Variation of a spinner pattern

Old age is a bugger, isn’t it. Advancing years bring some positives I will grant you; experience, appreciation of the good things in life and a calmness which is rare in the young. But weighed against these positives are some pretty hefty negatives, the chief one being (in my opinion) failing health. Now look, I’m not ready for the pine box just yet but as 60 looms large my body is starting to show definite signs of wear and tear. Joints are arthritic, energy levels are noticeably declining and my eyesight deteriorates and a near daily basis. I used to be blessed with excellent eyesight but now life revolves around the never-ending hunt for my glasses. I hate spectacles with a passion, they are never where you want them and the fiddle of putting them on to perform the smallest task irritates me enormously. Unfortunately I just can’t see without them so I am trapped in the thrall of these hideous contraptions.

the top pool
the neck of a pool where sighting your dry fly is a real challenge

Given my ocular limitations, spotting tiny flies on the water is a huge challenge for me. It is bad enough in good light, but as the shadows lengthen in the evening I struggle to see anything at all, let alone a size 16 spinner floating along in a streamy run. Glasses or no glasses, frustration grows as cast after cast is fished out with me blithely unaware of where the damn fly is. A remedy was called for so I spent some time at the vice this afternoon to tackle the problem of making my small dries more visible.
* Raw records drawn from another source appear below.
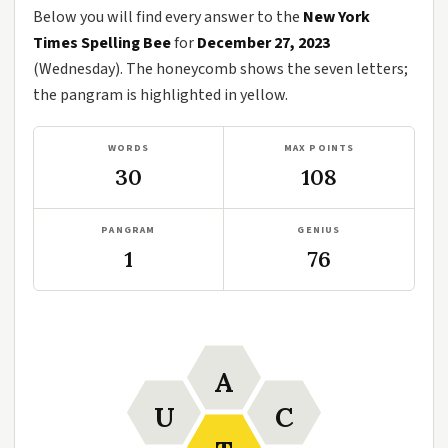
Below you will find every answer to the
New York
Times Spelling Bee
for
December 27, 2023
(Wednesday). The honeycomb shows the seven letters;
the pangram is highlighted in yellow.
WORDS
MAX POINTS
30
108
PANGRAM
GENIUS
1
76
A
U
C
My particular issues were how to make spinners easier to see in low light. I was thinking of evenings on the Robe and the Keel canal where, by mid-May there should be falls of olive spinners. The brownies can rise in big numbers during these occasions so a good copy can be very effective and my normal design incorporates a couple of features which I think make them winners. Firstly they have wings tied fully spent made from pale grey floating yarn. I imagine this gives an instantly recognisable shape for the fish to key on to. The second feature is a fur body which allows any remaining light in the sky to shine through giving a ‘glow’ to fly. I am not a fan on ‘hard’ bodies on spinner patterns (quill, silks etc).

Micro fibbet tails, a body of dubbed rusty fur and a post of pink fibres for me to see gave me the look I was after. I tied up a couple with a chocolate cock hackle wound around the pink post but it didn’t seem to add anything to the fly so I didn’t bother with it on subsequent models.

These flies are fine for the streamy necks of pools but in the flat water and smooth tails I feel the need for something softer for presenting to trout who have time to be very choosy. I replace the synthetic yarn wings with CDC for challenging water.